First Supervised Injection Facility For The Homeless In The USA
The Seattle Heroin Task Force, formed by Mayor Ed Murray and King County Executive Dow Constantine, has endorsed the creation of safe-consumption sites for injectors, which would be a first in the U.S.
A majority of the task-force members support a place where drugs can be injected safely rather than public toilets, alleys or homeless encampments such as ‘The Jungle’, said Dr. Jeffrey Duchin, the Task Force co-chair.
The idea is that users could visit a ‘supervised injection facility’ where they could get clean needles and anti-overdose medications as well as medical attention and treatment opportunities. The Task Force is working on formal recommendations expected next month, Duchin said, for what a model might look like and what legal hurdles it could face.
But such a site wouldn’t directly address homelessness among drug users. The Jungle’s population dropped by about 200 people after the mayor initiated intensive outreach efforts earlier this summer, but about 120 people remain, the vast majority of whom are addicted to heroin.
Mayor Murray has proposed a dormitory-style homeless shelter modeled after San Francisco’s Navigation Center that would allow pets, partners, storage for personal belongings, and intoxicated residents, unlike some hostels, as a way to coax residents out of encampments.
The model is helpful, said Kris Nyrop of the Public Defender Association (PDA), which also supports safe-consumption sites. “But you need to allow people to use on-site, so they don’t in an alley or back in The Jungle,” said Nyrop, an outreach worker and drug-policy researcher in Seattle for two decades.
He and others suggest the solution may be in an inconspicuous blue building known as “1811.” They’re talking about 1811 Eastlake Avenue, which houses 75 chronic alcoholics who can drink in their rooms and avail themselves, if they choose, of treatment services on-site.

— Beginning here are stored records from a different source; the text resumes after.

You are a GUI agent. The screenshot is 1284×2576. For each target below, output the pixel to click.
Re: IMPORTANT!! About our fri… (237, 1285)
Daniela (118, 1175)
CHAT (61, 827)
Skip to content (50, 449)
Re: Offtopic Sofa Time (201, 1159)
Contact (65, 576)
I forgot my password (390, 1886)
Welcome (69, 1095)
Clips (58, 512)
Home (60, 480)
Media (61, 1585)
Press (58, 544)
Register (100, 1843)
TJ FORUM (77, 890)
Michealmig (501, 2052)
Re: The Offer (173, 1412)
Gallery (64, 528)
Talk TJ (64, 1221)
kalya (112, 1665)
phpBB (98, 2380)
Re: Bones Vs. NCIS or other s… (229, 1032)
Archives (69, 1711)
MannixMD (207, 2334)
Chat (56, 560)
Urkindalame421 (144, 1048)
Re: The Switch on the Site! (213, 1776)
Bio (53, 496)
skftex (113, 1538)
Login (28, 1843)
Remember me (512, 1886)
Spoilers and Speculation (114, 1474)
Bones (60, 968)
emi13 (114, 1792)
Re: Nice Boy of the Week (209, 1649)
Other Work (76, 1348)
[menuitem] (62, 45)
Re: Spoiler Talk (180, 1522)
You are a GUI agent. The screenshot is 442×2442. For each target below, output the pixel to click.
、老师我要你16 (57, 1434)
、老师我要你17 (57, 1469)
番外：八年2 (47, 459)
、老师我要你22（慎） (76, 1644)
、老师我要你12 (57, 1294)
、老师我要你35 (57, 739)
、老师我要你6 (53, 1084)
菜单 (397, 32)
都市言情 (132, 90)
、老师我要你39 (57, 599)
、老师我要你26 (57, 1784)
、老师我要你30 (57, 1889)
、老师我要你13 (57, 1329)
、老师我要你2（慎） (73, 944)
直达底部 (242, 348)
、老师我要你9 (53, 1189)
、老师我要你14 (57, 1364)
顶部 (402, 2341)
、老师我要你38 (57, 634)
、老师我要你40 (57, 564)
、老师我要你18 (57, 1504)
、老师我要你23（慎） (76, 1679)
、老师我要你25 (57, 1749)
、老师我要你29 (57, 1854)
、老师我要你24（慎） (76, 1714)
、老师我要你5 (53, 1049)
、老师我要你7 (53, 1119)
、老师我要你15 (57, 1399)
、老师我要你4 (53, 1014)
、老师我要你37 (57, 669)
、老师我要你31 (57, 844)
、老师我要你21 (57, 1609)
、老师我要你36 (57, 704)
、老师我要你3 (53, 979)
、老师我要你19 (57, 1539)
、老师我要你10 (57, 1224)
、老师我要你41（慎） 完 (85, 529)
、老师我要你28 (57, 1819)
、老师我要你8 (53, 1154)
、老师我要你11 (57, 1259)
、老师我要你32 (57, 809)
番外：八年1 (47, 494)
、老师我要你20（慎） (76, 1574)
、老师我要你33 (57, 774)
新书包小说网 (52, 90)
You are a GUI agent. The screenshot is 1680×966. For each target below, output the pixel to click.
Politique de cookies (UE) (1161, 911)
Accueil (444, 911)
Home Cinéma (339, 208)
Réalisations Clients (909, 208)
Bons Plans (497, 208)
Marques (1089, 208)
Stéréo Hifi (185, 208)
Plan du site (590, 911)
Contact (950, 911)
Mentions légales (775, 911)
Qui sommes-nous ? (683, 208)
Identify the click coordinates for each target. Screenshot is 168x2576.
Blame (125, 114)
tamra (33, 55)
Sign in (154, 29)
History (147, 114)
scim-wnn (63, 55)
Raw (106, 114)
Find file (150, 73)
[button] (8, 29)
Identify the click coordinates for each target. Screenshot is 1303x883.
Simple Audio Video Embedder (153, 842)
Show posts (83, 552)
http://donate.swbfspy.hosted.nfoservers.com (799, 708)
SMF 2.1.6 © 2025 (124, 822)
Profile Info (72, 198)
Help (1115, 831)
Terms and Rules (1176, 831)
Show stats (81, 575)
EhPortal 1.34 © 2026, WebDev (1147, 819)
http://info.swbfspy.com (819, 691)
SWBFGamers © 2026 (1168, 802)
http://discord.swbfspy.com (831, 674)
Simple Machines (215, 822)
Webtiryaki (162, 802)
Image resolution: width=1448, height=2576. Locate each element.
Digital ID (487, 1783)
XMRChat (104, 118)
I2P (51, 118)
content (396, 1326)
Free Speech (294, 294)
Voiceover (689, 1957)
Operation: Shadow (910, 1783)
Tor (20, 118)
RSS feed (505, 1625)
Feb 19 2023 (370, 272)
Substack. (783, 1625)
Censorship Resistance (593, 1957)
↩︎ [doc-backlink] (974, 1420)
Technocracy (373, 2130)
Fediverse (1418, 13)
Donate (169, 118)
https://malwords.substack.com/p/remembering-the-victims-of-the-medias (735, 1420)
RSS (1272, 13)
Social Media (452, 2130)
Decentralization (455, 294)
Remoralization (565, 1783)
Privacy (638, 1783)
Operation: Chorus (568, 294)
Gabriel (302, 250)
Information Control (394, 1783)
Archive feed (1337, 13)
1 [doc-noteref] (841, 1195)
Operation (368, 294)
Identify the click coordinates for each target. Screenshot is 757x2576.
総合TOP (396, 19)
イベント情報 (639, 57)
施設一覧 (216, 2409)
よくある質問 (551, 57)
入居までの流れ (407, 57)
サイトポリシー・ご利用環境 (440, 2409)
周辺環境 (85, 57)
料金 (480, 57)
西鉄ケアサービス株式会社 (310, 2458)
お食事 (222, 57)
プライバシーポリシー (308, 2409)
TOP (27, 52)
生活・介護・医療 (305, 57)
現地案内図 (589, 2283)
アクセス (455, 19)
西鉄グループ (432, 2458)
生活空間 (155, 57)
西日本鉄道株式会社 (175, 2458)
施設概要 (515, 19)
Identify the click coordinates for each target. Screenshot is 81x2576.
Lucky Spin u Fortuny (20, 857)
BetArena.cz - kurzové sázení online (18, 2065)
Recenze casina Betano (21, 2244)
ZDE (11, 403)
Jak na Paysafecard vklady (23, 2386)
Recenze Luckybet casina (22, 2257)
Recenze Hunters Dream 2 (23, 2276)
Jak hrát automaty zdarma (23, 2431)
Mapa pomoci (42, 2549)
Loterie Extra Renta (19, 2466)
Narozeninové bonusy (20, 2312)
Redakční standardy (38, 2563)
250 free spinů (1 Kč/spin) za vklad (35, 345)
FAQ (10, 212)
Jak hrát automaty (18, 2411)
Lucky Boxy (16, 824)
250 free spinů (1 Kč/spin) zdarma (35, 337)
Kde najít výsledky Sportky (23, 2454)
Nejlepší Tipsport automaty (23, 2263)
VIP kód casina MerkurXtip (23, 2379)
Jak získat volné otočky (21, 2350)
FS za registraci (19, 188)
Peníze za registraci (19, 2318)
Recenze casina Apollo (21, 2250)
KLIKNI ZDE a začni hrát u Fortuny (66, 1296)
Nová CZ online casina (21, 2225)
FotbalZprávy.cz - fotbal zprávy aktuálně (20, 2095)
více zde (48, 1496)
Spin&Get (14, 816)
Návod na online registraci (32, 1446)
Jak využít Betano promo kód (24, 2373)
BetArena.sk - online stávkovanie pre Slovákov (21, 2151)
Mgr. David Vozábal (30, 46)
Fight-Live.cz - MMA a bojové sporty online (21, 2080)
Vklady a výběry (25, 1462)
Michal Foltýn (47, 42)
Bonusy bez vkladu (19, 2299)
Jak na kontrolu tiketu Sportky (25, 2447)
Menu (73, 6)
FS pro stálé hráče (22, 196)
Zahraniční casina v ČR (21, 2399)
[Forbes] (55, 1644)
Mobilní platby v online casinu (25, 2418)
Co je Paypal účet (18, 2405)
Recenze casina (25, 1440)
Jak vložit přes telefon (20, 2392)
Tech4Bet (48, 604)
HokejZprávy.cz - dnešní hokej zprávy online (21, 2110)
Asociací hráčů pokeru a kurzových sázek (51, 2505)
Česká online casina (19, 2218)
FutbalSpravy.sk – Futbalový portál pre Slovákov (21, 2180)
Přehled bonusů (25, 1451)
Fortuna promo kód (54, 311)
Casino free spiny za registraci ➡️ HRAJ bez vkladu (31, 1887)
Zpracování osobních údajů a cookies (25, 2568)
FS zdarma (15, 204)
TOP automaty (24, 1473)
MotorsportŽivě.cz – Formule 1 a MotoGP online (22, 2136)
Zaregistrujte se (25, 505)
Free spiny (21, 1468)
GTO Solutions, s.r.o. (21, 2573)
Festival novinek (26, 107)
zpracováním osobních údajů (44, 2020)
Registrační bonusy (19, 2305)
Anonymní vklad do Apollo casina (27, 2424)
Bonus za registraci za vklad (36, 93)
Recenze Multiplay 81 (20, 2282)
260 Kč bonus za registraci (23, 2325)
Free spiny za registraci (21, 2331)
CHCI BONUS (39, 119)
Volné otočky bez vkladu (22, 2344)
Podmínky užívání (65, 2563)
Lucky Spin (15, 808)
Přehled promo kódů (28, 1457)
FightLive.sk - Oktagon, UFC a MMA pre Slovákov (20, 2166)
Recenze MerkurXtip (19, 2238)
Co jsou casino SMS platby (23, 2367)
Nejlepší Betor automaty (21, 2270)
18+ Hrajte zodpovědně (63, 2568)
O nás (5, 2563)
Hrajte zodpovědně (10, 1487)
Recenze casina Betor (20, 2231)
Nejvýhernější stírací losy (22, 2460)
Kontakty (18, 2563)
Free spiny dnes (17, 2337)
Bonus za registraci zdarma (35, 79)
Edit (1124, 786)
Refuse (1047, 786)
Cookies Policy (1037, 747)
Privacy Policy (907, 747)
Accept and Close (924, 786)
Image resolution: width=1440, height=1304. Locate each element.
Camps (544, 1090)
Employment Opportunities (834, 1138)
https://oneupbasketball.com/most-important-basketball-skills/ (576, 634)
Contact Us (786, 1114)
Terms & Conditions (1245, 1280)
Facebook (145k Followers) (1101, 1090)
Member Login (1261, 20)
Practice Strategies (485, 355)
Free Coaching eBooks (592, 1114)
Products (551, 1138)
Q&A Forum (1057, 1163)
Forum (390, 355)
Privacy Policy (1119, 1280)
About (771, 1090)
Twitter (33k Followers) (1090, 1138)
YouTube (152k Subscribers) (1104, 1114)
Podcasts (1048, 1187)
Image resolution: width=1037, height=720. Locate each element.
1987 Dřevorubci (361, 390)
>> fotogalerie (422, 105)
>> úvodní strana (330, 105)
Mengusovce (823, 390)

A study published in 2009 in the Journal of the American Medical Association (JAMA) said it saved taxpayers $4 million a year in housing and crisis services that would’ve been incurred had they been living on the streets. It also reduced their alcohol use by about one-third. A 2012 study by University of Washington researchers also found decreased consumption by 1811 residents. “1811 is a great model, the kind of innovative solutions we should look at,” Duchin said.
Patricia Sully, of the Heroin Task Force, agrees: “1811 Eastlake has shown great results, and there is every reason to believe that a similar model for people who use drugs would show equally impressive results,” said Sully, a PDA staff attorney.